The power of presence and the power of perception. It's like, at least I've seen somebody who can do that's doing this. It's powerful. If we've never seen that, like, then we may expire to be an athlete or somebody entertainment. It's like, oh wait, there's somebody doing something else in this avenue. Oh I can do this too, right, So the power of just seeing yourself and somebody successful, you can't measure.

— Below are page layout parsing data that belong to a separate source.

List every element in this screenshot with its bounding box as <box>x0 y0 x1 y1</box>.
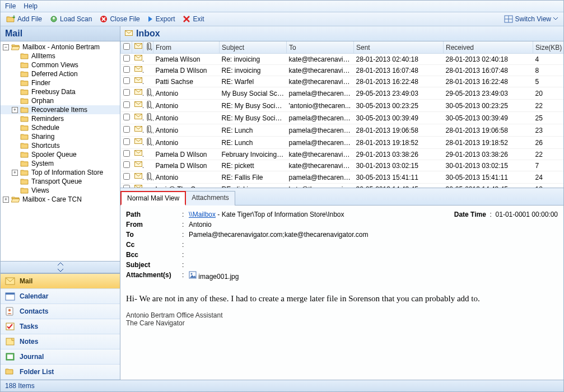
col-to[interactable]: To <box>287 41 354 54</box>
attachment-item[interactable]: image001.jpg <box>189 271 558 281</box>
tab-attachments[interactable]: Attachments <box>185 191 235 206</box>
menu-file[interactable]: File <box>5 2 16 10</box>
nav-item-mail[interactable]: Mail <box>1 274 120 289</box>
tree-item[interactable]: AllItems <box>1 52 120 60</box>
table-row[interactable]: Pamela D Wilson February Invoicing ...ka… <box>121 149 564 160</box>
tree-item[interactable]: +Recoverable Items <box>1 105 120 114</box>
export-button[interactable]: Export <box>146 14 178 24</box>
exit-button[interactable]: Exit <box>180 14 206 24</box>
cell-from: Pamela D Wilson <box>153 160 220 171</box>
tree-scroll-down[interactable] <box>1 267 120 273</box>
tree-item[interactable]: Reminders <box>1 114 120 123</box>
col-received[interactable]: Received <box>444 41 533 54</box>
load-scan-button[interactable]: Load Scan <box>48 14 94 24</box>
cell-to: kate@thecarenavig... <box>287 54 354 65</box>
tree-item[interactable]: Spooler Queue <box>1 150 120 159</box>
table-row[interactable]: Patti SachseRE: Warfelkate@thecarenavig.… <box>121 76 564 87</box>
col-subject[interactable]: Subject <box>220 41 287 54</box>
row-checkbox[interactable] <box>123 55 130 62</box>
tree-item-label: Common Views <box>31 61 78 69</box>
cell-size: 4 <box>533 54 564 65</box>
nav-item-tasks[interactable]: Tasks <box>1 319 120 334</box>
col-readstate[interactable] <box>132 41 143 54</box>
expand-icon[interactable]: + <box>12 170 18 176</box>
row-checkbox[interactable] <box>123 101 130 108</box>
tree-scroll-up[interactable] <box>1 262 120 267</box>
col-checkbox[interactable] <box>121 41 132 54</box>
tree-item[interactable]: Transport Queue <box>1 177 120 186</box>
col-attachment[interactable] <box>143 41 153 54</box>
nav-item-notes[interactable]: Notes <box>1 334 120 349</box>
nav-item-journal[interactable]: Journal <box>1 349 120 365</box>
row-checkbox[interactable] <box>123 114 130 120</box>
folder-tree[interactable]: −Mailbox - Antonio BertramAllItemsCommon… <box>1 41 120 261</box>
row-checkbox[interactable] <box>123 150 130 157</box>
table-row[interactable]: AntonioRE: My Busy Social ...'antonio@th… <box>121 100 564 112</box>
tree-item[interactable]: Views <box>1 186 120 195</box>
tree-item[interactable]: +Mailbox - Care TCN <box>1 195 120 204</box>
cell-sent: 30-01-2013 03:02:15 <box>354 160 444 171</box>
tree-item[interactable]: Deferred Action <box>1 69 120 78</box>
tree-item[interactable]: Common Views <box>1 60 120 69</box>
nav-item-contacts[interactable]: Contacts <box>1 304 120 319</box>
close-file-label: Close File <box>110 15 139 23</box>
tree-item[interactable]: Orphan <box>1 96 120 105</box>
tree-item[interactable]: Finder <box>1 78 120 87</box>
envelope-icon <box>134 126 142 133</box>
menubar: File Help <box>1 1 563 12</box>
cell-size: 8 <box>533 65 564 76</box>
message-list[interactable]: From Subject To Sent Received Size(KB) P… <box>120 41 563 188</box>
table-row[interactable]: AntonioRE: My Busy Social ...pamela@thec… <box>121 112 564 124</box>
cell-readstate <box>132 160 143 171</box>
row-checkbox[interactable] <box>123 77 130 84</box>
left-pane: Mail −Mailbox - Antonio BertramAllItemsC… <box>1 26 120 380</box>
cell-checkbox <box>121 100 132 112</box>
col-from[interactable]: From <box>153 41 220 54</box>
row-checkbox[interactable] <box>123 161 130 168</box>
path-link[interactable]: \\Mailbox <box>189 211 216 218</box>
cell-attachment <box>143 76 153 87</box>
row-checkbox[interactable] <box>123 89 130 96</box>
cell-sent: 30-05-2013 15:41:11 <box>354 171 444 184</box>
row-checkbox[interactable] <box>123 138 130 145</box>
tree-item[interactable]: Shortcuts <box>1 141 120 150</box>
attachment-name: image001.jpg <box>198 273 239 281</box>
cell-checkbox <box>121 54 132 65</box>
table-row[interactable]: Pamela WilsonRe: invoicingkate@thecarena… <box>121 54 564 65</box>
cell-subject: RE: Lunch <box>220 137 287 149</box>
col-sent[interactable]: Sent <box>354 41 444 54</box>
switch-view-button[interactable]: Switch View <box>502 14 560 24</box>
nav-item-calendar[interactable]: Calendar <box>1 289 120 304</box>
table-row[interactable]: AntonioRE: Lunchpamela@thecarena...28-01… <box>121 137 564 149</box>
tree-item-label: Sharing <box>31 133 54 141</box>
collapse-icon[interactable]: − <box>3 44 9 50</box>
cell-sent: 28-01-2013 02:40:18 <box>354 54 444 65</box>
expand-icon[interactable]: + <box>12 107 18 113</box>
tab-normal-mail-view[interactable]: Normal Mail View <box>120 191 186 206</box>
tree-item[interactable]: Schedule <box>1 123 120 132</box>
cell-sent: 28-01-2013 16:07:48 <box>354 65 444 76</box>
tree-item[interactable]: −Mailbox - Antonio Bertram <box>1 43 120 52</box>
table-row[interactable]: Pamela D Wilson RE: pickettkate@thecaren… <box>121 160 564 171</box>
tree-item-label: Reminders <box>31 115 64 123</box>
row-checkbox[interactable] <box>123 66 130 73</box>
tree-item[interactable]: Sharing <box>1 132 120 141</box>
nav-item-folder-list[interactable]: Folder List <box>1 365 120 380</box>
tree-item[interactable]: +Top of Information Store <box>1 168 120 177</box>
table-row[interactable]: AntonioRE: Lunchpamela@thecarena...28-01… <box>121 124 564 137</box>
expand-icon[interactable]: + <box>3 197 9 203</box>
row-checkbox[interactable] <box>123 173 130 180</box>
add-file-button[interactable]: + Add File <box>4 14 44 24</box>
table-row[interactable]: Lori @ The Care Nav...RE: dickinsonkate@… <box>121 184 564 189</box>
cell-checkbox <box>121 184 132 189</box>
cell-size: 12 <box>533 184 564 189</box>
col-size[interactable]: Size(KB) <box>533 41 564 54</box>
table-row[interactable]: AntonioMy Busy Social Sch...pamela@theca… <box>121 87 564 100</box>
menu-help[interactable]: Help <box>24 2 38 10</box>
tree-item[interactable]: System <box>1 159 120 168</box>
table-row[interactable]: Pamela D Wilson RE: invoicingkate@thecar… <box>121 65 564 76</box>
row-checkbox[interactable] <box>123 126 130 133</box>
close-file-button[interactable]: Close File <box>97 14 142 24</box>
tree-item[interactable]: Freebusy Data <box>1 87 120 96</box>
table-row[interactable]: AntonioRE: Fallis Filepamela@thecarena..… <box>121 171 564 184</box>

It now, you can't. And once again, shout out to Africa, South Africa, to Nigeria, Ghana, Ethiopia, Somalia, all that, Egypt. We're going to go to Africa very soon, I have. Unfortunately, I have not been to Africa yet. I've been a lot of different places, but I have not been to Africa. So that's on my to do list. I'm looking forward to it. I'm very excited and yeah, we're gonna get out there for sure.
Absolutely.
All right, guys, Well again, thank you for rocking with us and do not forget to subscribe to our YouTube, check our website out, check our merch out, check Patreon out, and yeah once again, just just also send you send requests too, because what we want to start doing is featuring maybe like a small businesses too that have success stories. Cause we talk about your big companies, we're gonna talk
about small businesses as well. So dm us if you know, if you have a good small business story, or if you know somebody has a small business story, if you could just d dm us a quick paragraph, nothing too crazy, because we got to read it and we'll try to feature that as well. And then also we got requests for books book club, so I'm just going and just
each episode I'll say a book that I'm reading. So right now, I'm currently reading a book called The Big Short and it's about the subprime mortgage crisis in two thousand and eight. Very interesting book if you're into that. They have a movie about it actually as well. Steve Carrell's in it is excellent movie and it just talks about the financial system and how broken the financial system is, how corrupt the financials amazing. It's dope, trust me, it's dope.
So Yeah, that's my that's my book. Tip of the week. All right, all right, peace.